SÍRIA: “Peço a vossa oração para que não haja guerra civil”, diz Irmã Maria Lúcia Ferreira, que vive num mosteiro em Qara

Desde a queda do regime sírio, com a tomada das principais cidades pelos grupos armados e fuga do país de Bashar al-Assad, que há uma enorme expectativa sobre o que vai acontecer ao país. Para já, diz a Irmã Maria Lúcia Ferreira, a única religiosa portuguesa a viver na Síria, “está tudo bem, mas os cristãos tiveram muito medo”. Ontem, o Papa pediu a intercessão da Virgem Maria para que o povo sírio “possa viver em paz e segurança na sua amada terra”, neste momento delicado da sua história…

Esperança e medo. Os cristãos acompanham todas as mudanças que estão a ocorrer na Síria com um sentimento misto de receio de que os tempos de guerra civil possam regressar, mas também de esperança de que as famílias consigam viver sem o sufoco económico e material em que se encontram.

A mudança de poder na Síria surpreendeu praticamente todo o mundo pela rapidez com que os grupos armados foram conquistando cidade após cidade até entrarem na própria capital e levando à fuga do ditador, Bashar al-Assad, e à queda do regime. No espaço de pouco mais de uma semana, entre o final de Novembro e o princípio de Dezembro, o poder mudou de mãos. O grupo islâmico Hayat Tahiri al-Cham lidera agora o país e até ao momento essa transição tem ocorrido sem sobressaltos de maior, “sem a carnificina que se temia”, como sublinhou recentemente o Cardeal Mario Zenari, o Núncio Apostólico em Damasco.

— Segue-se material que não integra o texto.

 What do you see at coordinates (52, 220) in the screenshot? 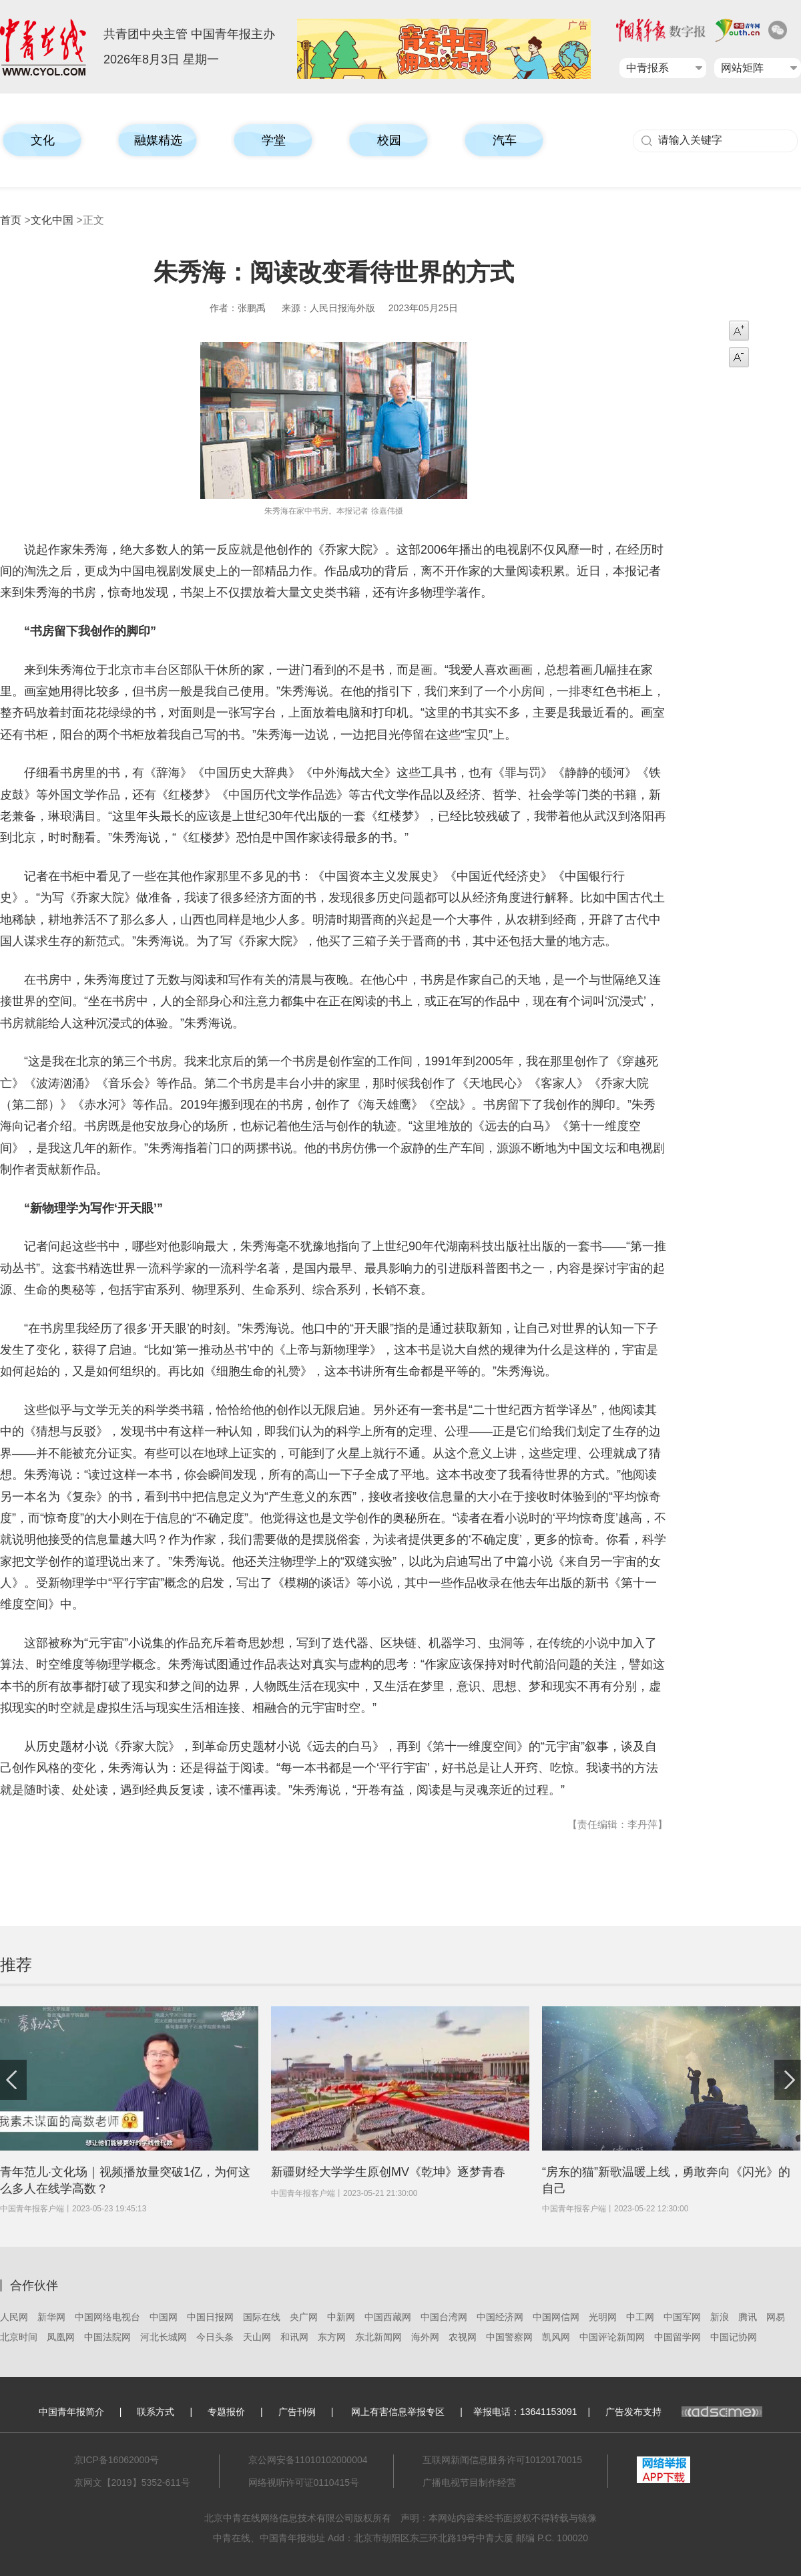 I see `文化中国` at bounding box center [52, 220].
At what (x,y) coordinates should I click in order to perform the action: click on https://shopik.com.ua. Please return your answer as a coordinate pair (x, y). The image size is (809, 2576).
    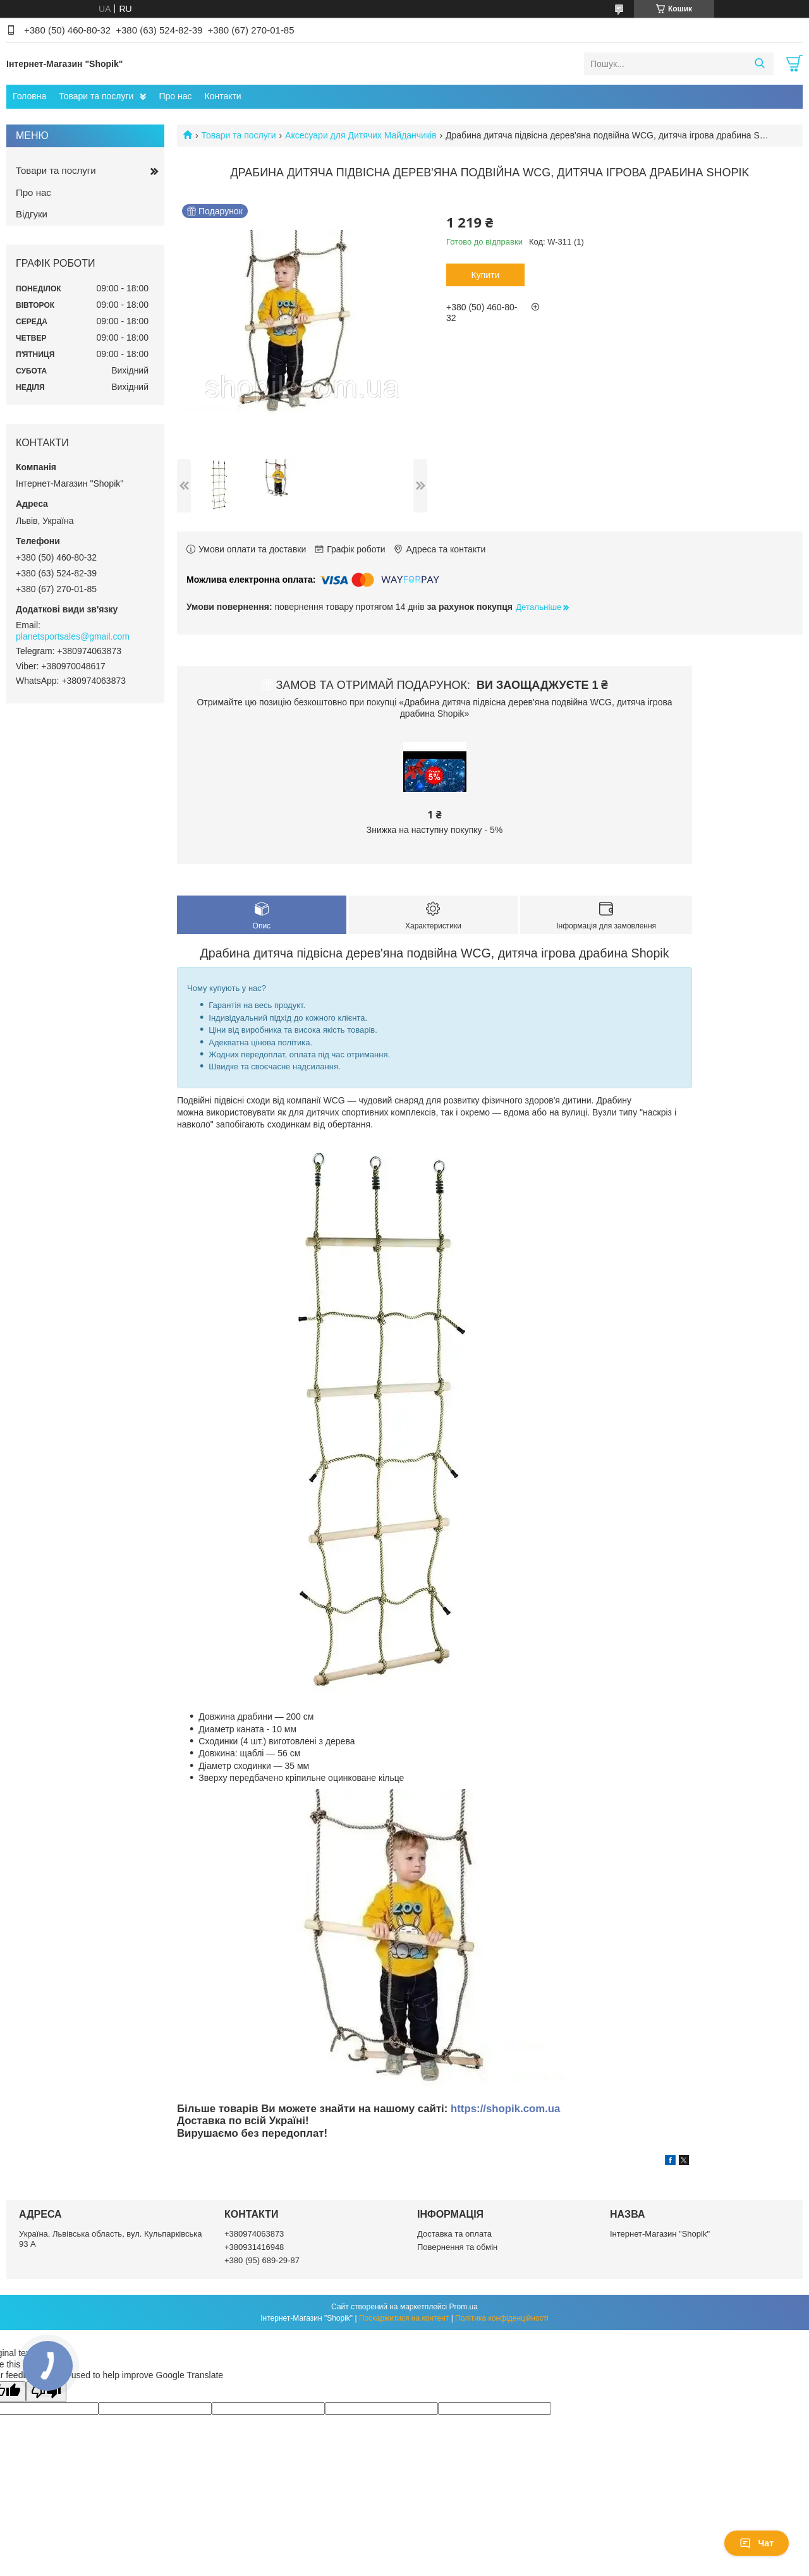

Também o Papa Francisco se referiu ontem à importância de a Síria não cair novamente numa espiral de violência. No final da Audiência Geral das quartas-feiras, o Santo Padre compartilhou a esperança de que se possa continuar no caminho da “estabilidade” e da “unidade”, sem mais violência. “Espero que se chegue a uma solução política que, sem mais conflitos nem divisões, promova de forma responsável a estabilidade e a unidade do país”, referiu Francisco que deseja que o povo sírio, a quem confia a intercessão da Virgem Maria, “possa viver em paz e segurança na sua amada terra”.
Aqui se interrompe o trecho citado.